Produce an exact transcription of the data, with the images left out.
┌──
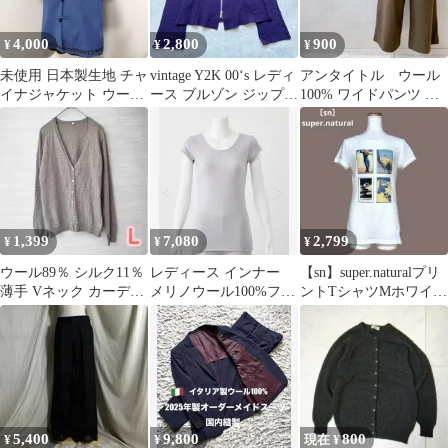
4,000
2,800
900
¥
¥
¥
未使用 日本製生地 チャ
vintage Y2K 00‘s レディ
アンタイトル ウール
イナジャケット ウール
ース ブルゾン ジップ
100% ワイドパンツ カ
85% M 裏地付 タグ 香
ニット
ーキブラウン 日本製
港土産
ウエストゴム
1,399
7,080
2,799
¥
¥
¥
ウール89％ シルク11％
レディース インナー
【sn】super.naturalプリ
薄手 Vネック カーディ
メリノウール100%フレ
ントTシャツMホワイ
ガン L グレージュ 羽織
ンチスリーブ グレー フ
ト 新品 b6e029
ァクトリエ
5,400
9,800
800
¥
¥
現在 ¥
└──
> _Worked solution_
4,000
2,800
900
¥
¥
¥
未使用 日本製生地 チャ
vintage Y2K 00‘s レディ
アンタイトル ウール
イナジャケット ウール
ース ブルゾン ジップ
100% ワイドパンツ カ
85% M 裏地付 タグ 香
ニット
ーキブラウン 日本製
港土産
ウエストゴム
1,399
7,080
2,799
¥
¥
¥
ウール89％ シルク11％
レディース インナー
【sn】super.naturalプリ
薄手 Vネック カーディ
メリノウール100%フレ
ントTシャツMホワイ
ガン L グレージュ 羽織
ンチスリーブ グレー フ
ト 新品 b6e029
ァクトリエ
5,400
9,800
800
¥
¥
現在 ¥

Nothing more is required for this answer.